- Title: '20 years of American damage,' say Afghans as U.S. set to complete withdrawal
- Date: 30th August 2021
- Summary: KABUL, AFGHANISTAN (AUGUST 30, 2021) (REUTERS) PAN OF KABUL AT NIGHT CARS WITH HEADLIGHTS ON / PEOPLE WHISTLING AND CHEERING ON ROAD CROWDS GATHERED (SOUNDBITE) (Pashto) UNIDENTIFIED KABUL RESIDENT, SAYING: "Today is the last night of the 20 years of the American troops' occupation. During these 20 years, the Americans have done a lot of damage to the Afghan state. What will happen to the Afghan state after this? I appeal to all our political leaders, elders, and young people, 'Let's take our matters into our own hands. How long will we remain dependent on foreigners? Let's put our homeland together ourselves.' " VEHICLE TRAFFIC (SOUNDBITE) (Dari) UNIDENTIFIED KABUL RESIDENT, SAYING: "Today is the day of the departure of the Americans. After the departure of the foreigners, Afghans should start building their homeland again. They should resolve all political differences through dialogue, and take concrete steps for the construction, stability, and peace of the country, and take such measures for security that in the future the security of Afghanistan is never jeopardized." KABUL AT NIGHT
- Embargoed: 13th September 2021 21:28
- Keywords: 20 year war Afghans Barack Obama Donald Trump George W. Bush Joe Biden Kabul Osama Bin Laden Taliban vox pops
- Location: KABUL, AFGHANISTAN
- City: KABUL, AFGHANISTAN
- Country: Afghanistan
- Topics: Asia / Pacific,Conflicts/War/Peace
- Reuters ID: LVA001ESGZJ9J
- Aspect Ratio: 16:9
- Story Text:EDITORS PLEASE NOTE: QUALITY AS INCOMING
Jubilant Kabul residents cheered and honked their car horns late on Monday night (August 30) as American troops were due to finish their full withdrawal from Afghanistan after a 20-year war.
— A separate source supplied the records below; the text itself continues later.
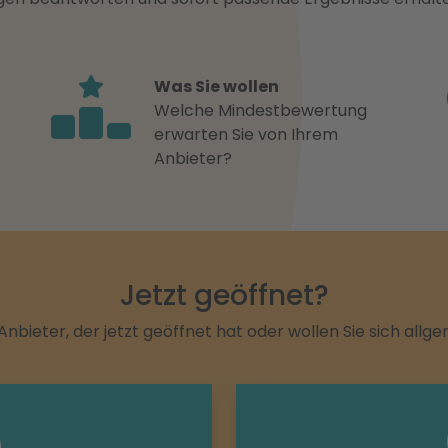
Was Sie wollen
Welche Mindestbewertung
erwarten Sie von Ihrem
Anbieter?
Jetzt geöffnet?
Anbieter, der jetzt geöffnet hat oder wollen Sie sich allg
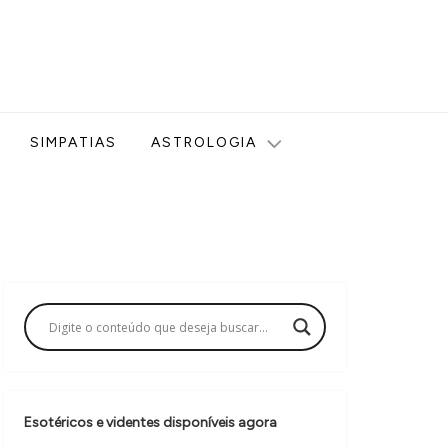
ologia, Tarot, Vidência, Bem-estar e Esoterismo aqui no blog
SIMPATIAS
ASTROLOGIA
Esotéricos e videntes disponíveis agora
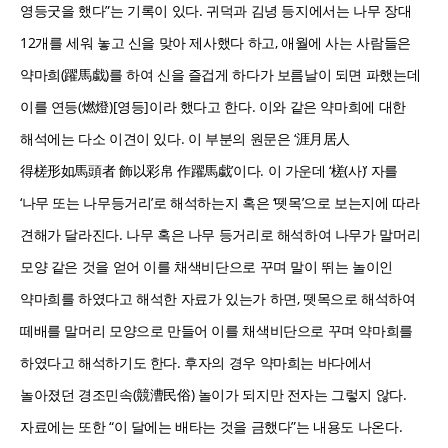
영등굿을 했다”는 기록이 있다. 귀덕과 김녕 등지에서는 나무 장대
12개를 세워 놓고 신을 맞아 제사했다 하고, 애월에 사는 사람들은
약마희(躍馬戱)를 하여 신을 즐겁게 하다가 보름날이 되면 파했는데
이를 연등(燃燈)[영등]이라 했다고 한다. 이와 같은 약마희에 대한
해석에는 다소 이견이 있다. 이 부분의 원문은 ‘涯月居人
得槎形如馬頭者 飾以彩帛 作躍馬戱’이다. 이 가운데 ‘槎(사)’ 자를
‘나무 또는 나무등거리’로 해석하는지 혹은 ‘뗏목’으로 보는지에 따라
견해가 달라진다. 나무 혹은 나무 등거리로 해석하여 나무가 말머리
모양 같은 것을 얻어 이를 채색비단으로 꾸며 말이 뛰는 놀이인
약마희를 하였다고 해석한 자료가 있는가 하면, 뗏목으로 해석하여
떼배를 말머리 모양으로 만들어 이를 채색비단으로 꾸며 약마희를
하였다고 해석하기도 한다. 후자의 경우 약마희는 바다에서
놀아졌던 경조민속(競漕民俗) 놀이가 되지만 전자는 그렇지 않다.
자료에는 또한 “이 달에는 배타는 것을 금했다”는 내용도 나온다.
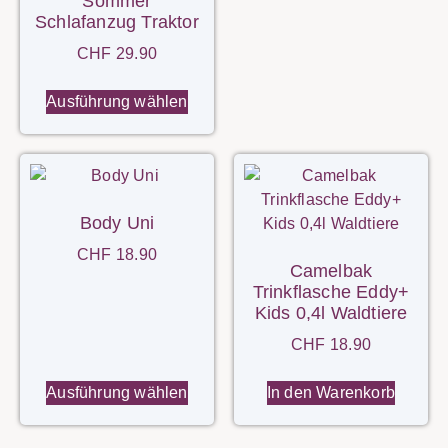
Sommer
Schlafanzug Traktor
CHF
29.90
Ausführung wählen
Body Uni
CHF
18.90
Camelbak
Trinkflasche Eddy+
Kids 0,4l Waldtiere
CHF
18.90
Ausführung wählen
In den Warenkorb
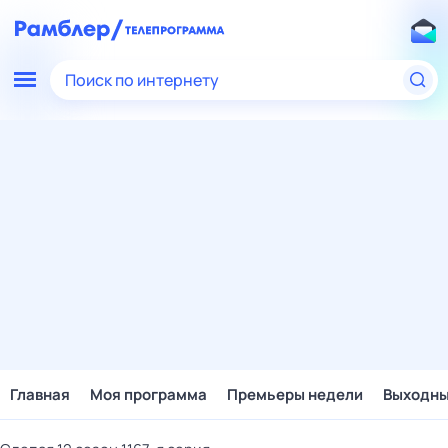
Поиск по интернету
Главная
Моя программа
Премьеры недели
Выходн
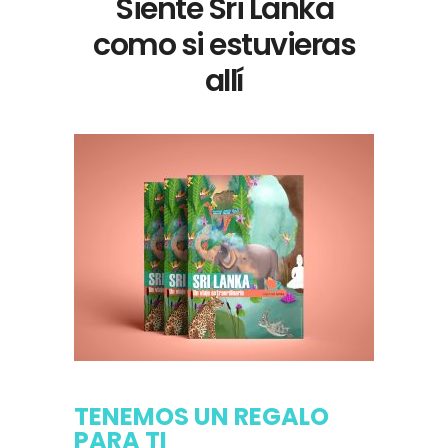
Siente Sri Lanka
como si estuvieras
allí
TENEMOS UN REGALO
PARA TI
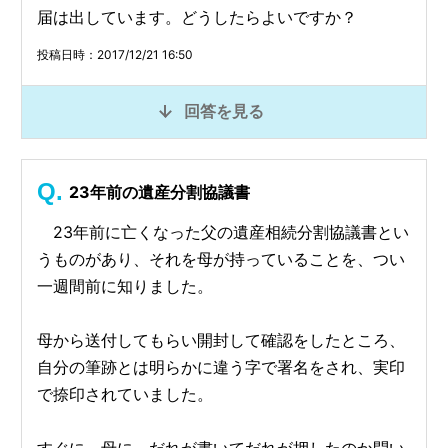
届は出しています。どうしたらよいですか？
投稿日時：2017/12/21 16:50
回答を見る
23年前の遺産分割協議書
23年前に亡くなった父の遺産相続分割協議書とい
うものがあり、それを母が持っていることを、つい
一週間前に知りました。
母から送付してもらい開封して確認をしたところ、
自分の筆跡とは明らかに違う字で署名をされ、実印
で捺印されていました。
すぐに、母に、だれが書いてだれが押したのか問い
"Today is the last night of the 20 years of the American troops' occupation. During these 20 years, the Americans have done a lot of damage to the Afghan state," said one unidentified Kabul resident.
"What will happen to the Afghan state after this?" he added.
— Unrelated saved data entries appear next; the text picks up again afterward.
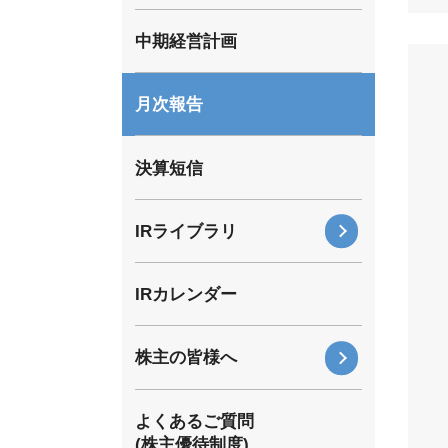
中期経営計画
月次報告
決算短信
IRライブラリ
有価証券報告書・四半期報告書
IRカレンダー
株主通信
電子公告
株主の皆様へ
株主優待
よくあるご質問
株主総会
(株主優待制度)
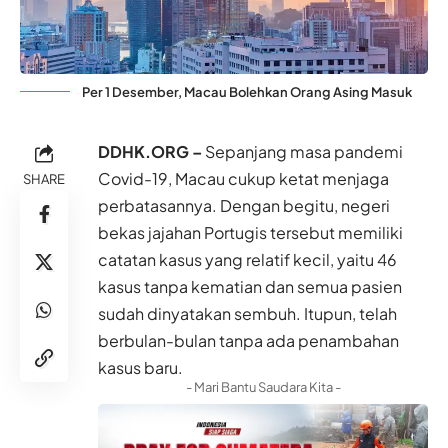
Per 1 Desember, Macau Bolehkan Orang Asing Masuk
DDHK.ORG –
Sepanjang masa pandemi
Covid-19, Macau cukup ketat menjaga
SHARE
perbatasannya. Dengan begitu, negeri
bekas jajahan Portugis tersebut memiliki
catatan kasus yang relatif kecil, yaitu 46
kasus tanpa kematian dan semua pasien
sudah dinyatakan sembuh. Itupun, telah
berbulan-bulan tanpa ada penambahan
kasus baru.
- Mari Bantu Saudara Kita -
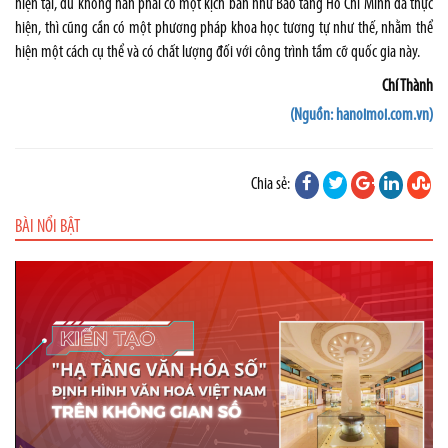
hiện tại, dù không hẳn phải có một kịch bản như Bảo tàng Hồ Chí Minh đã thực
hiện, thì cũng cần có một phương pháp khoa học tương tự như thế, nhằm thể
hiện một cách cụ thể và có chất lượng đối với công trình tầm cỡ quốc gia này.
Chí Thành
(Nguồn: hanoimoi.com.vn)
Chia sẻ:
BÀI NỔI BẬT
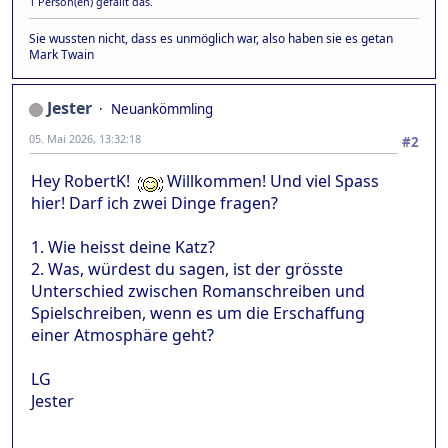
1 Person(en) gefällt das.
Sie wussten nicht, dass es unmöglich war, also haben sie es getan
Mark Twain
Jester
Neuankömmling
05. Mai 2026, 13:32:18
#2
Hey RobertK!
Willkommen! Und viel Spass
hier! Darf ich zwei Dinge fragen?
1. Wie heisst deine Katz?
2. Was, würdest du sagen, ist der grösste
Unterschied zwischen Romanschreiben und
Spielschreiben, wenn es um die Erschaffung
einer Atmosphäre geht?
LG
Jester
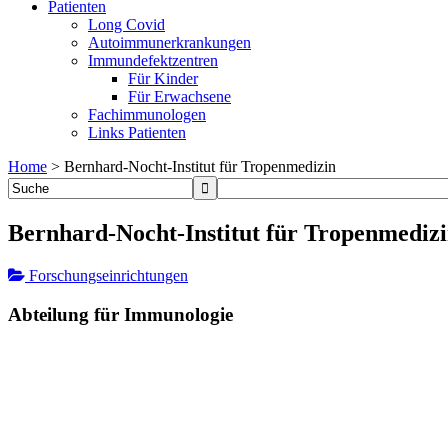
Patienten
Long Covid
Autoimmunerkrankungen
Immundefektzentren
Für Kinder
Für Erwachsene
Fachimmunologen
Links Patienten
Home
>
Bernhard-Nocht-Institut für Tropenmedizin
Bernhard-Nocht-Institut für Tropenmediz
Forschungseinrichtungen
Abteilung für Immunologie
The street celebration came as the United States was due to announce it had completed the withdrawal of its forces from Afghanistan following a chaotic airlift nearly 20 years after it had invaded the country in the wake of Sept. 11, 2001, attacks on America.
More than 122,000 people have been flown out of Kabul since Aug. 14, the day before the Taliban - which harbored the al Qaeda militant group blamed for the 2001 attacks on New York and Washington - regained control of the country.
The chief U.S. diplomat in Afghanistan, Ross Wilson, was on the last C-17 flight out, Marine General Frank McKenzie, the head of the U.S. Central Command, told a Pentagon news briefing.
The emergency air evacuation came to an end before a Tuesday deadline set by U.S. President Joe Biden, who inherited a troop withdrawal deal made with the Taliban by his predecessor Donald Trump and decided earlier this year to complete the pullout.
The United States and its Western allies scrambled to save citizens of their own countries as well as translators, local embassy staff, civil rights activists, journalists, and other Afghans vulnerable to reprisals.
The evacuations became even more perilous when a suicide bomb attack claimed by Islamic State - the enemy of both the West and the Taliban - killed 13 U.S. service members and scores of Afghans waiting by the airport gates on Thursday.
Biden, who faced intense criticism at home and abroad over his decisions, promised after the bloody Kabul airport attack to hunt down the people responsible.